§ **Problem**:
Your answer must be an exact copy of the entries, containing no images.

[[ Given records, beginning ]]

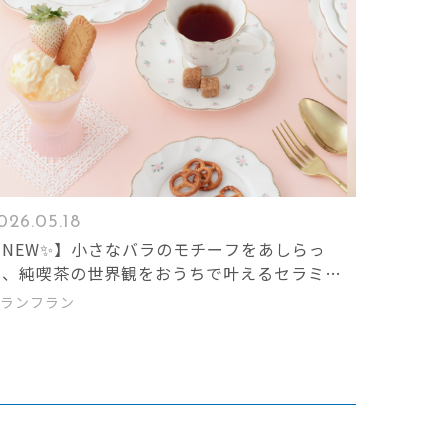
026.05.18
【NEW✨】小さなバラのモチーフをあしらっ
た、純喫茶の世界観をおうちで叶えるセラミッ
シリーズを5月15日(金)より展開🌹
ランフラン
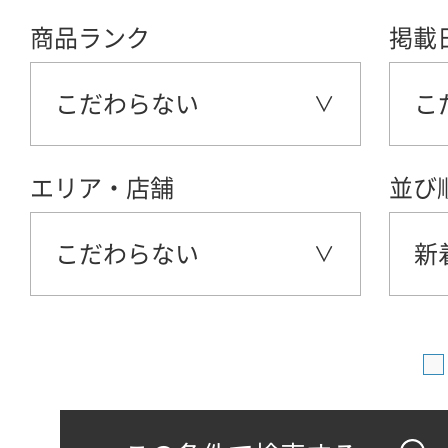
商品ランク
掲載
こだわらない
こ
エリア・店舗
並び
こだわらない
新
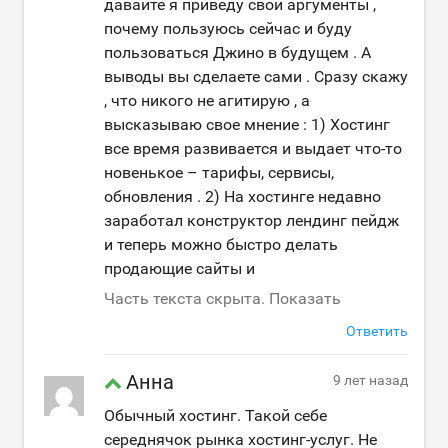
давайте я приведу свои аргументы ,
почему пользуюсь сейчас и буду
пользоваться Джино в будущем . А
выводы вы сделаете сами . Сразу скажу
, что никого не агитирую , а
высказываю свое мнение : 1) Хостинг
все время развивается и выдает что-то
новенькое – тарифы, сервисы,
обновления . 2) На хостинге недавно
заработал конструктор лендинг пейдж
и теперь можно быстро делать
продающие сайты и
Часть текста скрыта. Показать
Ответить
Анна
9 лет назад
Обычный хостинг. Такой себе
середнячок рынка хостинг-услуг. Не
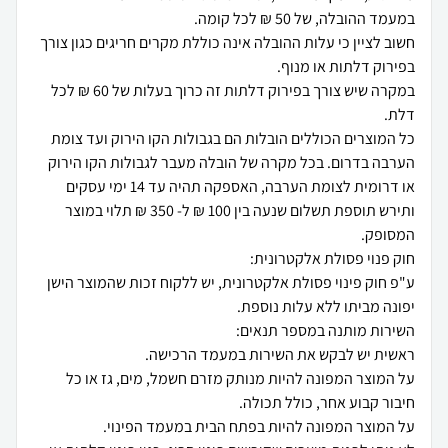
חשוב לציין כי עלות ההובלה אינה כוללת מקרים חריגים כגון צורך
במקרה שיש צורך בפירוק דלתות זה כרוך בעלות של 60 ₪ לכל
כל המוצרים הכוללים הובלות הם בגבולות הקו הירוק ועד צומת
הערבה בדרום. בכל מקרה של הובלה מעבר לגבולות הקו הירוק
או דרומית לצומת הערבה, האספקה תהיה עד 14 ימי עסקים
ותירש תוספת תשלום שנעה בין 100 ₪ ל- 350 ₪ תלוי במוצר
ע"פ חוק פינוי פסולת אלקטרונית, יש ללקוח זכות שהמוצר הישן
על המוצר המפונה להיות מנותק מזרם חשמל, מים, גז או כל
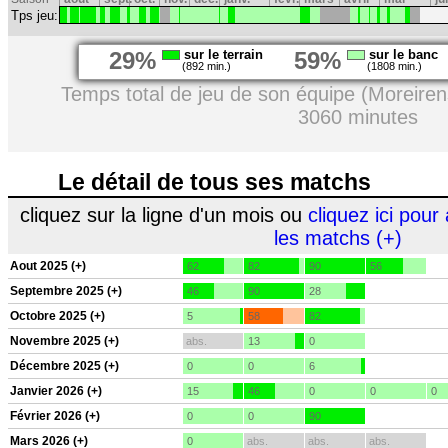
Tps jeu:
29%
sur le terrain
59%
sur le banc
(892 min.)
(1808 min.)
Temps total de jeu de son équipe (Moreiren
3060 minutes
Le détail de tous ses matchs
cliquez sur la ligne d'un mois ou
cliquez ici pour 
les matchs (+)
Aout 2025 (+)
62
82
90
56
Septembre 2025 (+)
46
90
28
Octobre 2025 (+)
5
58
82
Novembre 2025 (+)
abs.
13
0
Décembre 2025 (+)
0
0
6
Janvier 2026 (+)
15
46
0
0
0
Février 2026 (+)
0
0
90
Mars 2026 (+)
0
abs.
abs.
abs.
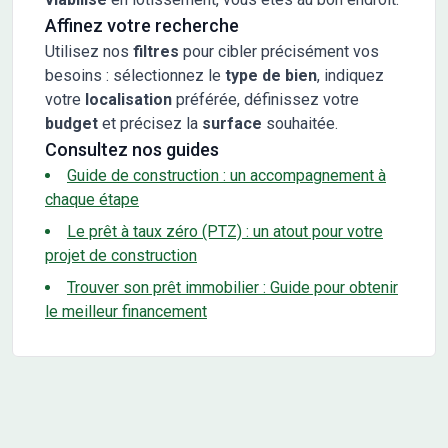
Affinez votre recherche
Utilisez nos
filtres
pour cibler précisément vos
besoins : sélectionnez le
type de bien
, indiquez
votre
localisation
préférée, définissez votre
budget
et précisez la
surface
souhaitée.
Consultez nos guides
Guide de construction : un accompagnement à
chaque étape
Le prêt à taux zéro (PTZ) : un atout pour votre
projet de construction
Trouver son prêt immobilier : Guide pour obtenir
le meilleur financement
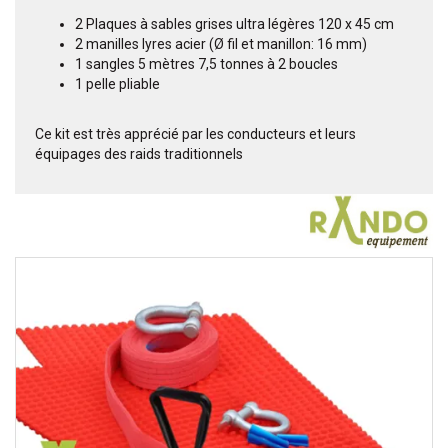
2 Plaques à sables grises ultra légères 120 x 45 cm
2 manilles lyres acier (Ø fil et manillon: 16 mm)
1 sangles 5 mètres 7,5 tonnes à 2 boucles
1 pelle pliable
Ce kit est très apprécié par les conducteurs et leurs
équipages des raids traditionnels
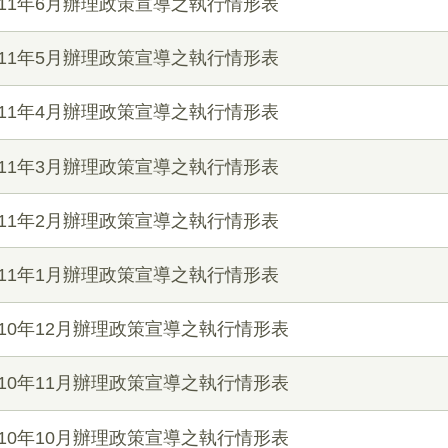
11年6月辦理政策宣導之執行情形表
11年5月辦理政策宣導之執行情形表
11年4月辦理政策宣導之執行情形表
11年3月辦理政策宣導之執行情形表
11年2月辦理政策宣導之執行情形表
11年1月辦理政策宣導之執行情形表
10年12月辦理政策宣導之執行情形表
10年11月辦理政策宣導之執行情形表
10年10月辦理政策宣導之執行情形表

[[ Given records, end ]]

§ **Completed task**:
026.05.18
【NEW✨】小さなバラのモチーフをあしらっ
た、純喫茶の世界観をおうちで叶えるセラミッ
シリーズを5月15日(金)より展開🌹
ランフラン
商品ランク
掲載
こだわらない
こ
エリア・店舗
並び
こだわらない
新
давайте я приведу свои аргументы ,
почему пользуюсь сейчас и буду
пользоваться Джино в будущем . А
выводы вы сделаете сами . Сразу скажу
, что никого не агитирую , а
высказываю свое мнение : 1) Хостинг
все время развивается и выдает что-то
новенькое – тарифы, сервисы,
обновления . 2) На хостинге недавно
заработал конструктор лендинг пейдж
и теперь можно быстро делать
продающие сайты и
Часть текста скрыта. Показать
Ответить
Анна
9 лет назад
Обычный хостинг. Такой себе
середнячок рынка хостинг-услуг. Не
חשוב לציין כי עלות ההובלה אינה כוללת מקרים חריגים כגון צורך
במקרה שיש צורך בפירוק דלתות זה כרוך בעלות של 60 ₪ לכל
כל המוצרים הכוללים הובלות הם בגבולות הקו הירוק ועד צומת
הערבה בדרום. בכל מקרה של הובלה מעבר לגבולות הקו הירוק
או דרומית לצומת הערבה, האספקה תהיה עד 14 ימי עסקים
ותירש תוספת תשלום שנעה בין 100 ₪ ל- 350 ₪ תלוי במוצר
ע"פ חוק פינוי פסולת אלקטרונית, יש ללקוח זכות שהמוצר הישן
על המוצר המפונה להיות מנותק מזרם חשמל, מים, גז או כל
Tps jeu:
29%
sur le terrain
59%
sur le banc
(892 min.)
(1808 min.)
Temps total de jeu de son équipe (Moreiren
3060 minutes
Le détail de tous ses matchs
cliquez sur la ligne d'un mois ou
cliquez ici pour 
les matchs (+)
Aout 2025 (+)
62
82
90
56
Septembre 2025 (+)
46
90
28
Octobre 2025 (+)
5
58
82
Novembre 2025 (+)
abs.
13
0
Décembre 2025 (+)
0
0
6
Janvier 2026 (+)
15
46
0
0
0
Février 2026 (+)
0
0
90
Mars 2026 (+)
0
abs.
abs.
abs.
Affinez votre recherche
Utilisez nos
filtres
pour cibler précisément vos
besoins : sélectionnez le
type de bien
, indiquez
votre
localisation
préférée, définissez votre
budget
et précisez la
surface
souhaitée.
Consultez nos guides
Guide de construction : un accompagnement à
chaque étape
Le prêt à taux zéro (PTZ) : un atout pour votre
projet de construction
Trouver son prêt immobilier : Guide pour obtenir
le meilleur financement
2 Plaques à sables grises ultra légères 120 x 45 cm
2 manilles lyres acier (Ø fil et manillon: 16 mm)
1 sangles 5 mètres 7,5 tonnes à 2 boucles
1 pelle pliable
Ce kit est très apprécié par les conducteurs et leurs
équipages des raids traditionnels
11年6月辦理政策宣導之執行情形表
11年5月辦理政策宣導之執行情形表
11年4月辦理政策宣導之執行情形表
11年3月辦理政策宣導之執行情形表
11年2月辦理政策宣導之執行情形表
11年1月辦理政策宣導之執行情形表
10年12月辦理政策宣導之執行情形表
10年11月辦理政策宣導之執行情形表
10年10月辦理政策宣導之執行情形表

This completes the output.